1. Many of the servers being used have been configured in such a way that if a job held a file in an open state for longer than (say) 1 day, the connection was being dropped, causing the entire job to fail.

2. Sites have been running POSIX-like access serices on the same hosts that are providing the SRM. This isn't wrong, but is definitely not recommended due to the load on the system. Anyway, the real problem comes when the SRM has to be restarted for some reason (most likely an upgrade) and the site(s) appear to have just been restarting all services on the node which again resulted in any open file connections being dropped and jobs subsequently failing. I thought it was basic knowledge that everyone knew about, but apparently I was wrong.

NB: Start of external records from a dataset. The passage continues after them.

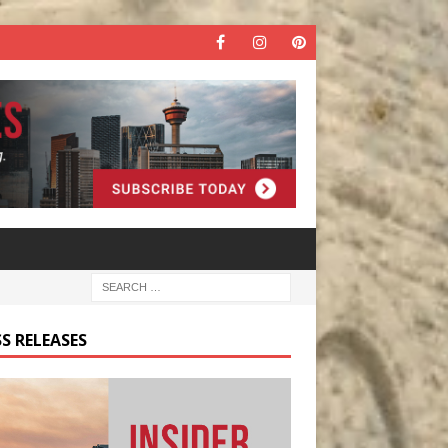
S RELEASES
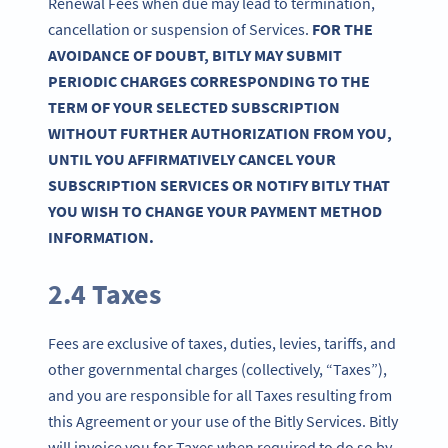
Renewal Fees when due may lead to termination,
cancellation or suspension of Services.
FOR THE
AVOIDANCE OF DOUBT, BITLY MAY SUBMIT
PERIODIC CHARGES CORRESPONDING TO THE
TERM OF YOUR SELECTED SUBSCRIPTION
WITHOUT FURTHER AUTHORIZATION FROM YOU,
UNTIL YOU AFFIRMATIVELY CANCEL YOUR
SUBSCRIPTION SERVICES OR NOTIFY BITLY THAT
YOU WISH TO CHANGE YOUR PAYMENT METHOD
INFORMATION.
2.4 Taxes
Fees are exclusive of taxes, duties, levies, tariffs, and
other governmental charges (collectively, “Taxes”),
and you are responsible for all Taxes resulting from
this Agreement or your use of the Bitly Services. Bitly
will invoice you for Taxes when required to do so by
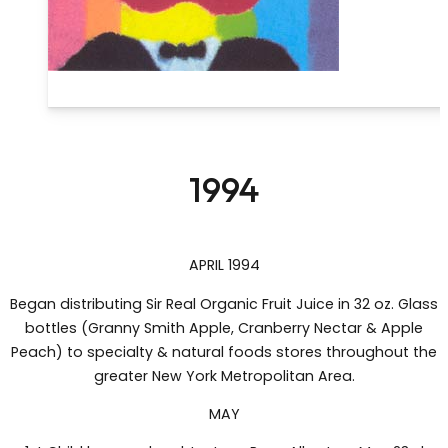
1994
APRIL 1994
Began distributing Sir Real Organic Fruit Juice in 32 oz. Glass
bottles (Granny Smith Apple, Cranberry Nectar & Apple
Peach) to specialty & natural foods stores throughout the
greater New York Metropolitan Area.
MAY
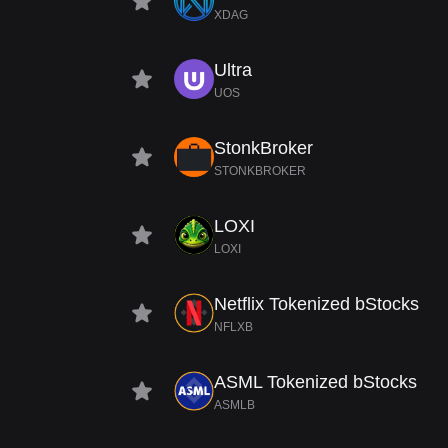
XDAG
Ultra
UOS
StonkBroker
STONKBROKER
LOXI
LOXI
Netflix Tokenized bStocks
NFLXB
ASML Tokenized bStocks
ASMLB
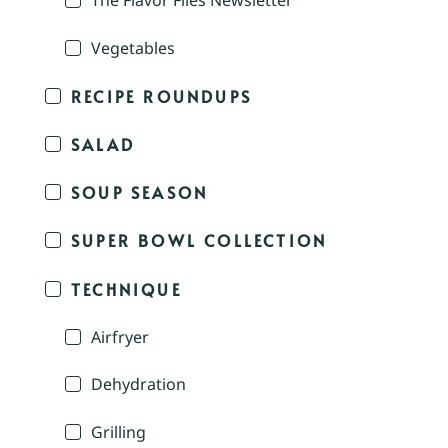
The Flavor Files Newsletter
Vegetables
RECIPE ROUNDUPS
SALAD
SOUP SEASON
SUPER BOWL COLLECTION
TECHNIQUE
Airfryer
Dehydration
Grilling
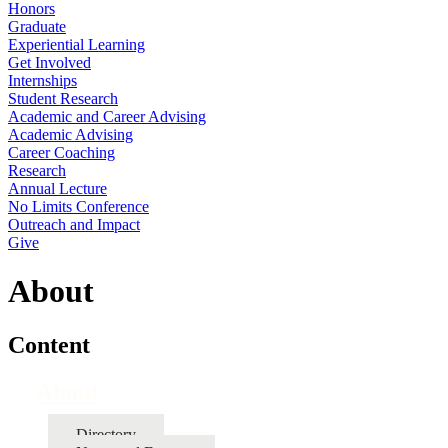
Honors
Graduate
Experiential Learning
Get Involved
Internships
Student Research
Academic and Career Advising
Academic Advising
Career Coaching
Research
Annual Lecture
No Limits Conference
Outreach and Impact
Give
About
Content
About
Directory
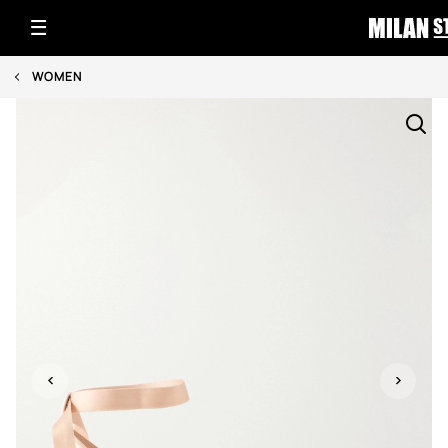
WOMEN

LHCb seem to be particularly vulnerable as they have long running reconstruction jobs (>33 hours),resulting in low job efficiency when the above problems rear their ugly heads. I would be interested in comments from other experiments on these observations. Anyway, the upshot of this is that LHCb are now considering on copying data files locally prior to starting their reconstruction jobs. This won't be possible for user analysis jobs, which will be accessing events from a large number of files. Copying all of these locally isn't all that efficient, nor do you know a priori how much local space the WN has available.

xrootd was also proposed as an alternative solution. Certainly dCache, CASTOR and DPM all now provide an implementation of the xrootd protocol in addition to native dcap/rfio, so getting it deployed at sites would be relatively trivial (some places already have it available for ALICE). I don't know enough about xrootd to comment, but I'm sure if properly configured it would be able to deal with case 1 above. Case 2 is a different matter entirely... It should be noted (perhaps celebrated?) that none of the above problems have to do with SRM2.2.

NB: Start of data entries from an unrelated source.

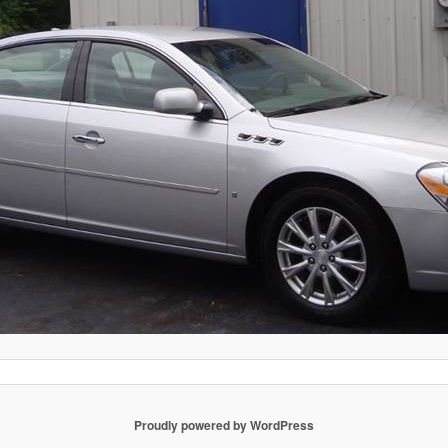
Proudly powered by WordPress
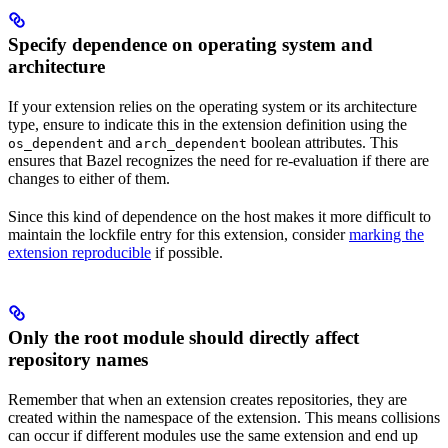
Specify dependence on operating system and
architecture
If your extension relies on the operating system or its architecture
type, ensure to indicate this in the extension definition using the
and
boolean attributes. This
os_dependent
arch_dependent
ensures that Bazel recognizes the need for re-evaluation if there are
changes to either of them.
Since this kind of dependence on the host makes it more difficult to
maintain the lockfile entry for this extension, consider
marking the
extension reproducible
if possible.
Only the root module should directly affect
repository names
Remember that when an extension creates repositories, they are
created within the namespace of the extension. This means collisions
can occur if different modules use the same extension and end up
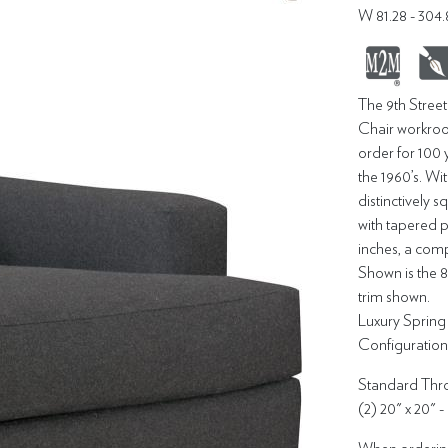
W 81.28 - 30
The 9th Stree
Chair workroo
order for 100 
the 1960’s. Wit
distinctively 
with tapered p
inches, a com
Shown is the 
trim shown.
Luxury Sprin
Configuration -
Standard Thro
(2) 20" x 20" -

Of course, LHCb only require disk at Tier-1s, so none of this applies to Tier-2 sites. Also, they reported that they saw no problems at RAL: well done guys!

In addition, the computing team have completed a large part of the stripping that the physics planning group have asked for (but this isn't really storage related).

4 comments:

Greig said...

I should add that we have tested POSIX access to storage (see our contributiont to CHEP last year), but this was from the point of view of studying the performance of the server as the number of simultaneous clients increased. All of he clients only has files opened for a short time. What was not tested (nor do I know of anyone who has done this in a controlled way) is looking at performance when the client connections are open for many hours.

Also, I know that ATLAS have been copying all data to the WN local disk but have recently become more interested in POSIX access to disk again. It will be interesting to see what problems they face.

Unknown said...

Grid storage is a new step towards
more resilience towards business
continuity and quick data access.
But, how can SMB afford this kind
of systems? These systems not only
costs more but complicated to
manage as well. At Sentral, you
can find similar solutions at lower
price and with simple structure.
Check this at
www.sentralsystems.com

Brian Bockelman said...

You know, most of the OSG sites don't allow 24 hour jobs... call me un-impressed that LHCb don't have frameworks that know how to retry connections, or at least break apart jobs (HEP is still embarrassingly parallel, right?). It reminds me of CMS's current inability to pre-stage files - it's there, but there's no technical reason why it can't be avoided.

Locally, the biggest headache used to be dCache's irritating inability to turn off tape staging at non-tape sites, meaning that a file access to a non-existent file results in 24 hours of nothing happening. This was mostly resolved by the SRM stager work I did awhile back.

Greig said...

LHCb can split jobs OK, it's just that the reconstruction jobs that they are running really do take 24 hours to complete.

I'm not sure about having a framework for retrying connections since these jobs are basically just using ROOT's TDcacheFile to read the data. Surely that's where the retry logic should be placed. Are CMS doing something different?